Mehr Kontrolle bei Rüstungsvorhaben

SPD, Grüne und LINKE fordern, Lehren aus dem Desaster um die Drohne Euro Hawk zu ziehen

Von Aert van Riel **


Nach etwa 60 Stunden Tagungsarbeit in den letzten Wochen ist der Bundestags-Untersuchungsausschuss zu der Affäre um die Drohne Euro Hawk gestern zu seiner letzten Sitzung zusammengekommen. In ihren Bewertungen liegen Koalition und Opposition weit auseinander.

Ob und welche Lehren aus dem gestoppten Kauf der Drohne Euro Hawk gezogen werden, wird sich erst nach der Bundestagswahl im September entscheiden. Vor der letzten Sitzung des Untersuchungsausschusses sprach sich gestern der Grünen-Politiker Omid Nouripour für ein neues Gremium aus. Dadurch sollte der Bundestag mehr Mitsprache in Rüstungsfragen erhalten. Dies solle durch die Einrichtung eines entsprechenden Unterausschusses geschehen, so Nouripour. Das Verteidigungsministerium müsse verpflichtet werden, »kontinuierlich zu relevanten Rüstungsprojekten zu berichten«, forderte der Verteidigungspolitiker. Die Grünen haben gemeinsam mit der SPD ein Sondervotum verfasst. Politiker beider Parteien betonten, dass noch immer einige Akten aus dem Verteidigungsministerium fehlten.
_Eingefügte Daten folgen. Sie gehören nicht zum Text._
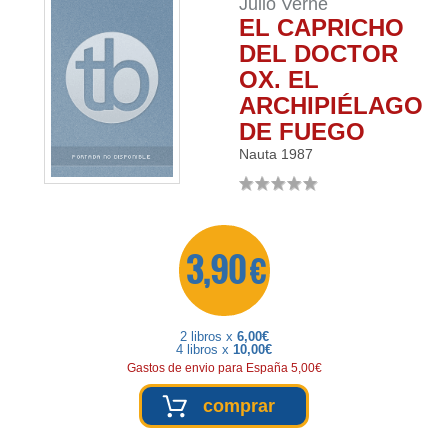
Julio Verne
EL CAPRICHO
DEL DOCTOR
OX. EL
ARCHIPIÉLAGO
DE FUEGO
Nauta
1987
3,90 €
2 libros x
6,00€
4 libros x
10,00€
Gastos de envio para España 5,00€
comprar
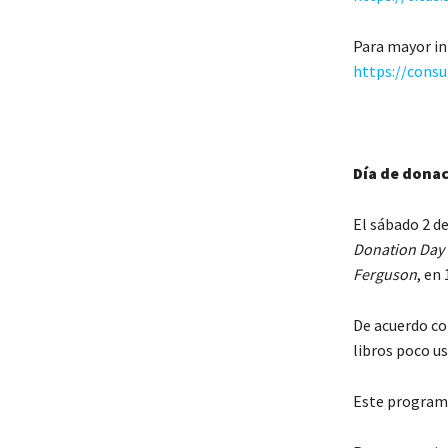
Para mayor in
https://cons
Día de donac
El sábado 2 de
Donation Day
Ferguson
, en
De acuerdo co
libros poco us
Este programa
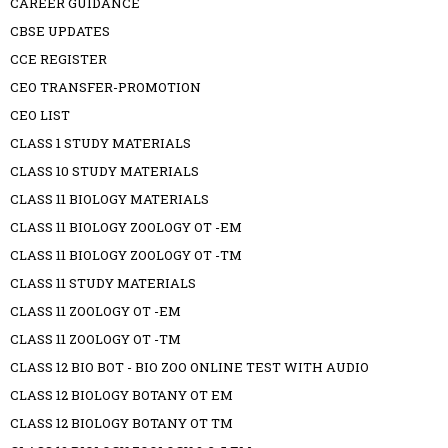
CAREER GUIDANCE
CBSE UPDATES
CCE REGISTER
CEO TRANSFER-PROMOTION
CEO LIST
CLASS 1 STUDY MATERIALS
CLASS 10 STUDY MATERIALS
CLASS 11 BIOLOGY MATERIALS
CLASS 11 BIOLOGY ZOOLOGY OT -EM
CLASS 11 BIOLOGY ZOOLOGY OT -TM
CLASS 11 STUDY MATERIALS
CLASS 11 ZOOLOGY OT -EM
CLASS 11 ZOOLOGY OT -TM
CLASS 12 BIO BOT - BIO ZOO ONLINE TEST WITH AUDIO
CLASS 12 BIOLOGY BOTANY OT EM
CLASS 12 BIOLOGY BOTANY OT TM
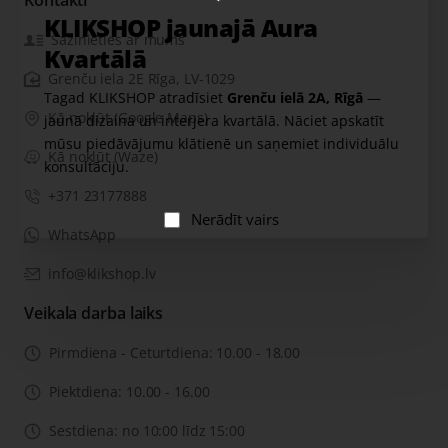
Kontakti
KLIKSHOP jaunajā Aura
Sazinieties ar mums
Kvartālā
Grenču iela 2E Rīga, LV-1029
Tagad KLIKSHOP atradīsiet
Grenču ielā 2A, Rīgā
—
Kā nokļūt (Google Maps)
jaunā dizaina un interjera kvartālā. Nāciet apskatīt
mūsu piedāvājumu klātienē un saņemiet individuālu
Kā nokļūt (Waze)
konsultāciju.
+371 23177888
Nerādīt vairs
WhatsApp
info@klikshop.lv
Veikala darba laiks
Pirmdiena - Ceturtdiena: 10.00 - 18.00
Piektdiena: 10.00 - 16.00
Sestdiena: no 10:00 līdz 15:00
Sensationelle neue Erkenntnisse würden aber nicht mehr erwartet.

Verteidigungsminister Thomas de Maizière wird wohl bis zur Bundestagswahl im Amt bleiben. Zwar sieht es die Opposition als erwiesen an, dass der CDU-Politiker die Unwahrheit gesagt hat, als er behauptete, erst am 13. Mai 2013 über das Ausmaß des Debakels informiert gewesen zu sein. Wegen immenser Kosten und Problemen bei der Zulassung war dann die Beschaffung von Euro Hawk abgebrochen worden. Bereits 668 Millionen Euro waren in das Projekt geflossen. Die Koalition hat sich aber hinter den Minister gestellt und wirft SPD, Grünen und Linkspartei vor, ein »Wahlkampfspektakel« zu veranstalten.
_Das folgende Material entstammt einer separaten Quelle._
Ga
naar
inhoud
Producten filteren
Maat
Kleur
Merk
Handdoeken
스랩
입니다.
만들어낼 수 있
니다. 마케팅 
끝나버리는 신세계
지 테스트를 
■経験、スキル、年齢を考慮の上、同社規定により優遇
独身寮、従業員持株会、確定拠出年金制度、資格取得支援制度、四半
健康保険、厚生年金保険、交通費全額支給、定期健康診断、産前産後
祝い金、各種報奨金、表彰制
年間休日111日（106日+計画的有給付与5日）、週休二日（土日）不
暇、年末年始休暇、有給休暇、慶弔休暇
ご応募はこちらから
Die LINKE sieht die Schuld für das Euro-Hawk-Debakel nicht nur bei de Maizière, sondern bei allen Verteidigungsministern seit Rudolf Scharping (SPD). In einem eigenen Votum kritisiert die Partei zudem, dass der Untersuchungsausschuss nicht die Aufgabe hatte, die Beschaffungspraxis von Rüstungsgütern, mangelnde Kontrollen und die Verquickungen zwischen Politik und Rüstungsindustrie zu untersuchen.
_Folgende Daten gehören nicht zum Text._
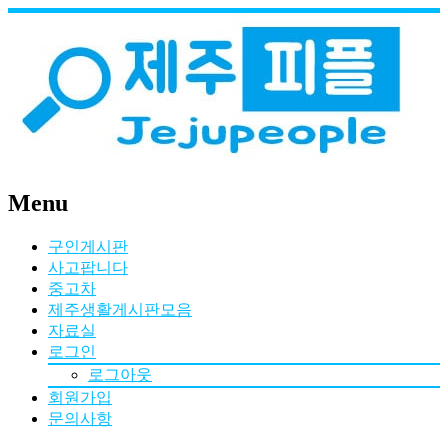
Menu
구인게시판
사고팝니다
중고차
제주생활게시판모음
자료실
로그인
로그아웃
회원가입
문의사항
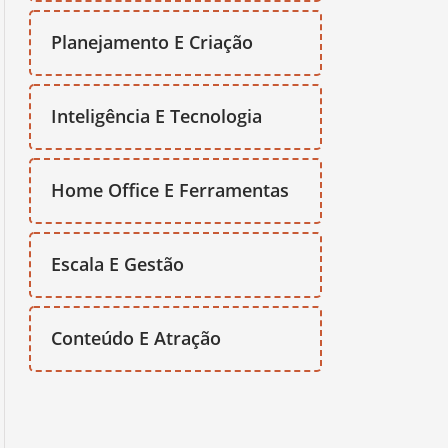
Planejamento E Criação
Inteligência E Tecnologia
Home Office E Ferramentas
Escala E Gestão
Conteúdo E Atração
»Das Risiko wurde einseitig auf die Steuerzahler abgewälzt«, sagte der LINKE-Außenpolitiker Jan van Aken. Das Geld sei der Rüstungsindustrie zugeschaufelt worden. Dies könnte sich nun fortsetzen. Denn das mit Euro Hawk getestete Spionagesystem ISIS soll auf einer anderen Trägerplattform weiterverwendet werden. ISIS wurde von dem europäischen Rüstungskonzern EADS entwickelt. EADS will eine Drohne entwickeln, in die das Spionagesystem eingebaut werden kann.

Auch bei der in die Kritik geratenen Anschaffung von Helikoptern würde EADS profitieren. Die »FAZ« hatte aus einem bisher unter Verschluss gehaltenen Bericht der Bundeswehr berichtet, der zu dem Ergebnis komme, dass der Helikopter NH90 als »mehrrollenfähiger Hubschrauber« für die Marine ungeeignet sei. Dennoch wolle das Verteidigungsministerium 18 dieser Helikopter in der Version »NFH NGEN Sea Lion« im Wert von 915 Millionen Euro anschaffen. Die Hubschrauber werden vom deutsch-französisch-spanischen Luftfahrtunternehmen Eurocopter hergestellt, einer Tochter von EADS. Der SPD-Politiker Rainer Arnold und sein Grünen-Kollege Nouripour haben Zweifel daran, ob die Art der Ausschreibung für den Helikopter rechtlich haltbar sei.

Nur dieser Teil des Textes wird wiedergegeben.